Why is $M\frac{dv}{dt} = v_{rel} .\frac{dm}{dt}$ correct and $(M - dm)\frac{dv}{dt} = v_{rel} .\frac{dm}{dt}$ wrong? 
Newton's 2nd law of motion can't be applied for mass-varying systems. Another force, known as Thrust must come to play. It can be measured using law of conservation of linear momentum. $$\text{Thrust} M.\dfrac{dv}{dt} = v_{rel} .\dfrac{dm}{dt}.$$
  where $M$ is the mass of the system;   $\frac{dm}{dt}$ is the rate at which the mass changes;
   & 
  $v_{rel}$ is the relative velocity of the exhausted mass w.r.t to the main system. 

This is what my book writes. Now, the left hand side of the eqn. represents force on mass $M$ whereas the right hand side represents the force due to variable mass. How can they be equal? During the application of thrust, $M$ does change and the equation had to be $$ (M - dm). \dfrac{dv}{dt} = v_{rel} .\dfrac{dm}{dt}$$
But that is not the book's equation. Why is mine wrong? What is the intuition?

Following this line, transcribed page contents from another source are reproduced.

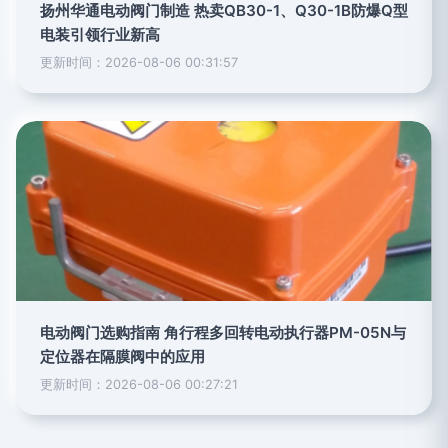
扬州华通电动阀门制造 热卖QB30-1、Q30-1B防爆Q型
电装引领行业新高
更新时间：2026-08-06 00:31:57
电动阀门选购指南 角行程多回转电动执行器PM-05N与
定位器在隔膜阀中的应用
更新时间：2026-08-06 00:27:21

 A: Newton's second law relates force to acceleration:
$$ F = Ma \tag{1} $$
but force can also be expressed as the rate of change of momentum:
$$ F = \frac{dp}{dt} \tag{2} $$
In the case of a rocket it's the rate of change of momentum of the exhaust gas has that produces the force. Momentum is given by $p = mv$ (note $M$ is the mass of the rocket and $m$ is the mass of the exhaust gas) so if the exhaust velocity is $v_e$ then:
$$ \frac{dp}{dt} = \frac{d(mv_e)}{dt} = v_e\frac{dm}{dt} \tag{3} $$
where $dm/dt$ is the rate of mass flow i.e. the mass of exhaust gas ejected per second. Equating (1) and (2), and substituting for $dp/dt$ from equation (3) gives:
$$ Ma = v_e\frac{dm}{dt} $$
which is the equation in your book.
A: 
Why is mine wrong? What is the intuition?

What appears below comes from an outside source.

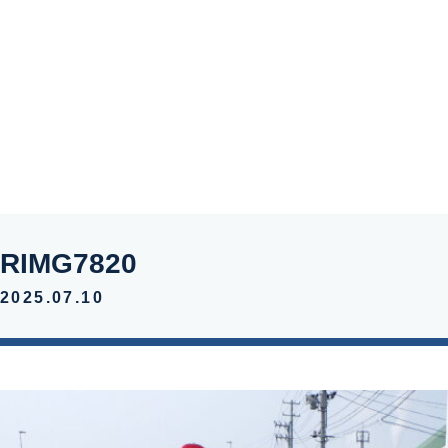
新着情報
お問い合わ
RIMG7820
2025.07.10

To see what happens, use finite differences to write
$$(M - \Delta m) \Delta v = v_{rel}\Delta m$$
which leads to
$$M \Delta v - \Delta m \Delta v = v_{rel} \Delta m$$
Dividing through by $\Delta t$ yields
$$M \frac{\Delta v}{\Delta t} - \Delta m\frac{ \Delta v}{\Delta t} = v_{rel} \frac{\Delta m}{\Delta t}$$
Taking the limit as $\Delta t \rightarrow 0$ yields
$$M \frac{dv}{dt} = v_{rel}\frac{dm}{dt}$$
since, in the limit, all $\Delta$ terms go to zero.  See this Math Exchange answer regarding the product of two differentials.

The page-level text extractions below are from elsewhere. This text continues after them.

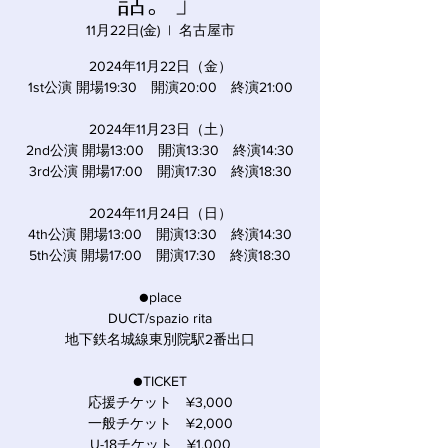
話。」
11月22日(金)
  |  
名古屋市
2024年11月22日（金）
1st公演 開場19:30 開演20:00 終演21:00
2024年11月23日（土）
2nd公演 開場13:00 開演13:30 終演14:30
3rd公演 開場17:00 開演17:30 終演18:30
2024年11月24日（日）
4th公演 開場13:00 開演13:30 終演14:30
5th公演 開場17:00 開演17:30 終演18:30
●place
DUCT/spazio rita
地下鉄名城線東別院駅2番出口
●TICKET
応援チケット ¥3,000
一般チケット ¥2,000
U-18チケット ¥1,000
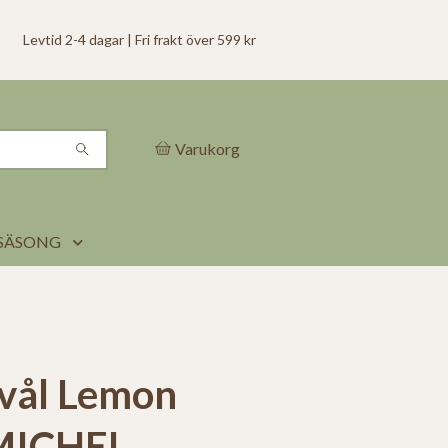
Levtid 2-4 dagar | Fri frakt över 599 kr
Varukorg
SÄSONG
vål Lemon
-MICHEL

A: Newton's 2nd Law states that the 'the change in momentum (p) of a body is proportional to the force (F) exerted on the body'. Mathematically, we write:
$$F_{ext}=\frac{dp}{dt}$$
Where a body of mass $m$ and velocity $v$ has momentum $p=mv$. For a body of constant mass $m$, this becomes:
$$F_{ext}=\frac{dp}{dt}=m\frac{dv}{dt}=ma$$
Where the mass $m$ varies, we must apply the 'product rule' for derivatives, to get:
$$F_{ext}=\frac{dp}{dt}=m\frac{dv}{dt}+v\frac{dm}{dt}$$
EDIT:
Now, a rocket of mass $M$ travelling at velocity $v$ (with respect to an inertial frame of reference) has an initial momentum of $Mv$.

If it ejects a mass $\Delta m$ backwards at velocity $-v_e$ (relative to the rocket), that is, the momentum of the ejected mass with respect to the inertial frame is $\Delta m (v_e-v)$.
The rocket, now with mass $M-\Delta m$ and travelling at velocity $v+\Delta v$ has momentum $(M-\Delta m)(v+\Delta v)$.

Since there is no external force applied to the system (from the inertial frame of reference), applying conservation of momentum, we get:
$$p_i=Mv=p_f=(M-\Delta m)(v+\Delta v)-\Delta m(v_e-v)$$
ie:
$$M\Delta v - \Delta m v - \Delta m\Delta v - \Delta mv_e +\Delta mv=0$$
For small $\Delta m$ and small $\Delta v$, we can say $\Delta m\Delta v\approx0$
ie:
$$M\Delta v=v_e \Delta m$$
Dividing both sides by $\Delta t$,
$$M\frac{\Delta v}{\Delta t}=v_e \frac{\Delta m}{\Delta t}$$
and taking $limit. \Delta t \rightarrow 0$, we get:
$$M\frac{dv}{dt}=v_e\frac{dm}{dt}$$
A: There is an indigenous group of people in South America, the Aimaras. When they mention something that happened in the past, they do not signal to their back, but to their front. To their perception, the past is in front of them, because they can see it. And the future is behind just for the opposite reason. At least in western countries, our perceptions is just the reverse. What do I mean with this? That you just took a diferent frame of reference. Your reference was the final point, instead of the initial one. But the result should be independent of the origin of reference. In your case, in your frame of reference a quantity appeared that you forgot to erase: Matematically, $dm<<M$ actually infinitesimally. The sum of one regular number and an infinitesimal is the regular number. Thus, M-dm=M+(-)dm=M. Now both results agree, as expected. In the same vein, when you are calculating something and get terms of the form $dx=Mdc+Rdcdz$ the term with $dc*dz$ is erased because it is infinitely small relative to $dc$